To review, the primary risk is that email addresses that are simply posted as text or html can be harvested by highly efficient internet bots. Acting like web crawlers, these bots detect and record email addresses found on websites. They can harvest thousands of email addresses per minute.
Once someone possesses email addresses, they can be used maliciously in several ways. They can be used to address spam. Phishing messages can be sent to the addresses. In addition, since email addresses are often used as usernames, they can be part of a “brute force” password-guessing attack to acquire the user’s credentials.

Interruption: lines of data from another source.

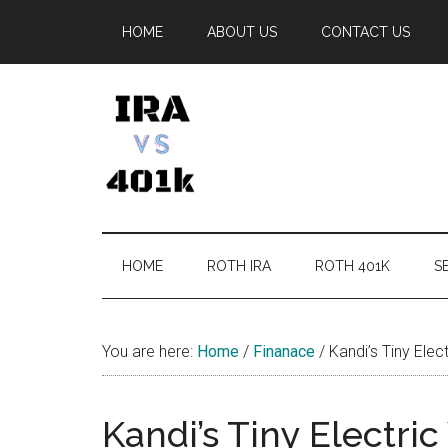
Skip
Skip
Skip
Skip
HOME
ABOUT US
CONTACT US
to
to
to
to
main
secondary
primary
footer
content
menu
sidebar
IRA
Retirement
Options
vs
HOME
ROTH IRA
ROTH 401K
SE
401k
You are here:
Home
/
Finanace
/
Kandi’s Tiny Elect
Kandi’s Tiny Electric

Several alternatives exist so that visitors can get a message to a staff member. One of the most popular once was to word the email address on the website slightly differently, replacing the @ sign with “at.” In this way, you use “tim at cgnet.com” instead of email@example.com. The problem with this is that bots have gotten smarter and can now harvest these types of email addresses, too.
Another approach is to create a transparent gif graphic for each email address, inserting the graphic instead of the text. The address-harvesting bots will usually not recognize that the gif contains a picture of text. I say “usually,” however, become some bots using text recognition have been reported. Apparently, however, these are not widely used, so the risk of harvesting is said to be low.
For users’ convenience, you’d like to associate a mailto: link with the graphic, so that clicking on it would pull up your email application’s message window. This is not good if you link to mailto: addresses inyour website’s code. If you refer them to addresses on another server, however, so that no email addresses are on the site, it’s OK.
The downside of this approach is if your site is being specifically targeted by an adversary, the bad actor can simply manually copy the list of your staff’s email addresses. This is much less likely than being scanned by a harvesting bot, however, unless your site’s activities make it a special target for activist hackers.
Another solution is to use a form on a web page, either to contact a staff member, or to send a general message to the organization. This eliminates the use of email addresses altogether and can also allow you to collect other information about the visitor.
Contact forms are very popular. More than 1,000 contact form plug-ins exist for WordPress alone, I’ve read.
There is a downside here, too, however, because forms must be well crafted to protect against several attacks, such as cross-site scripting. It is possible to create a secure form, but it involves knowledge and work on the part of your web developer. Several versions of WordPress contact plug-ins have been found to be insecure.
Adding a CAPTCHA feature to an email address list is helpful. In this scenario, the user must go through a CAPTCHA routine, such as identifying the right pictures in a group, before the link to the mailto: is activated. CAPTCHA, or the Google-based reCAPTCHA, can also be used to keep bots from entering spam into the contact form. This option does make the user work a bit harder, but it works.
But wait, there’s more! Since the enactment of the European Union’s General Data Protection Regulation (GDPR) and similar laws elsewhere, such as California’s AB 375 (2018), collecting personal data, such as information about the visitor, raises new considerations. Many organizations may not be affected by these laws, since the GDPR applies only to information about European residents, and the California law does not apply to nonprofits.
If the Foundation is subject to the GDPR, or if it wants to offer privacy protection as if it were, there are several necessary procedures, such as making it possible for a person’s information to be removed upon request, posting the policy and procedures, and ensuring that permission is explicitly granted for the information to be collected.
Probably the best alternative today is to use a contact form plug-in with good security features and ratings, if your system supports them, and you don’t have privacy compliance issues. Otherwise, a CAPTCHA-protected list may make the most sense.